[Records from a data source]

—————

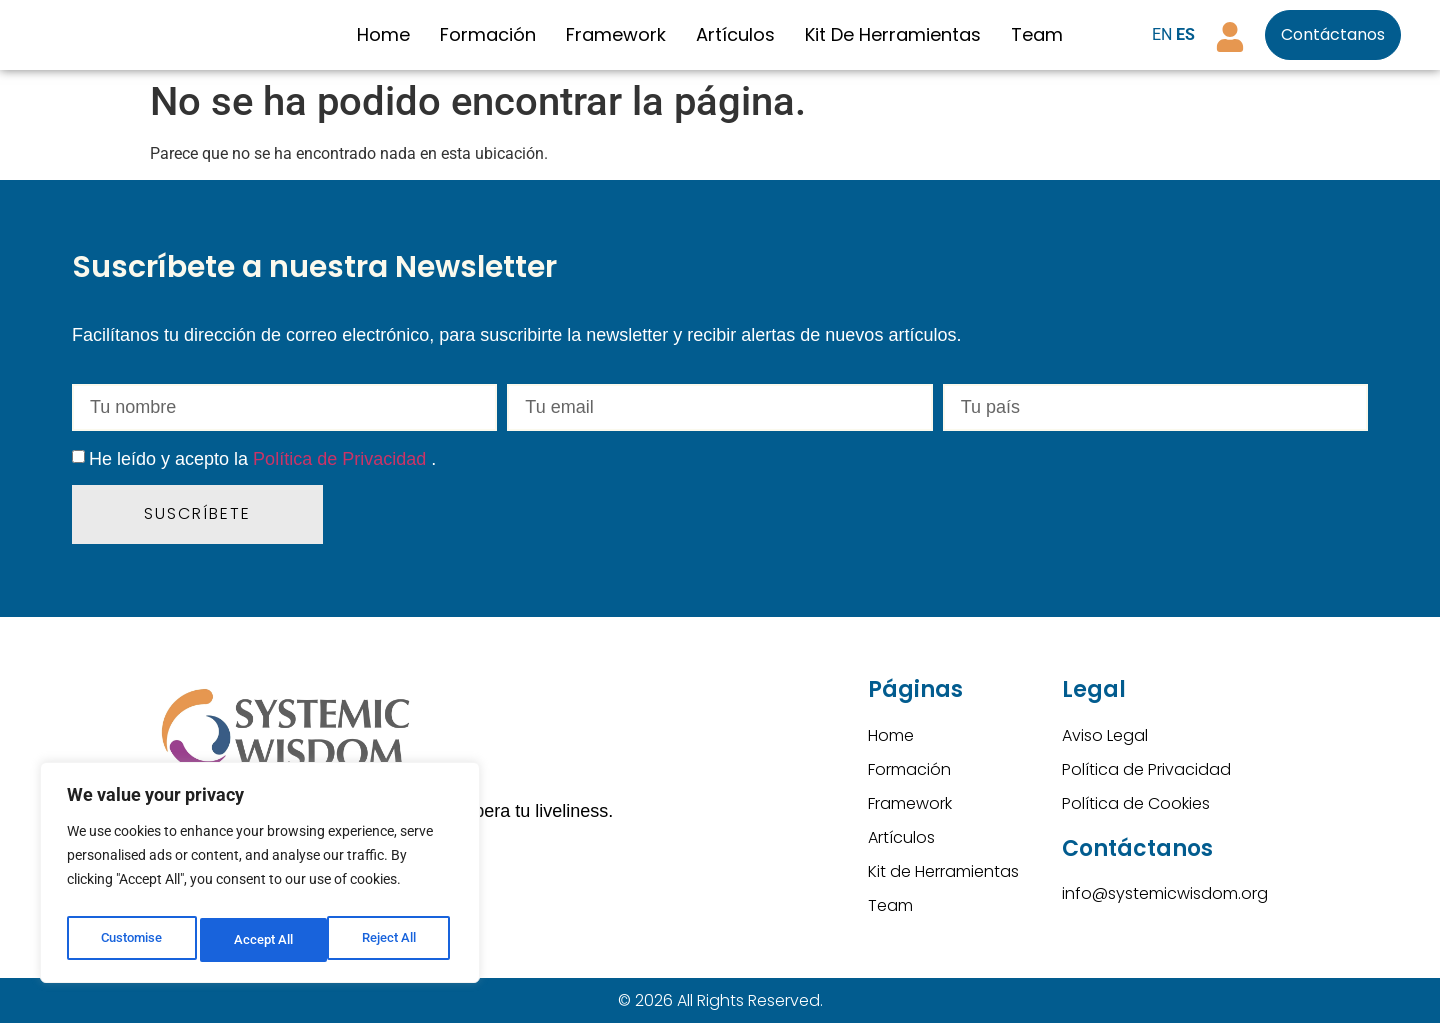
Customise (131, 940)
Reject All (262, 940)
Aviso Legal (1105, 735)
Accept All (392, 940)
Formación (488, 34)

—————

YOUR INSTRUCTIONS = Each line above should be printed again exactly, though the pictures should not be.

WRITTEN ANSWER =
Customise (131, 940)
Reject All (262, 940)
Aviso Legal (1105, 735)
Accept All (392, 940)
Formación (488, 34)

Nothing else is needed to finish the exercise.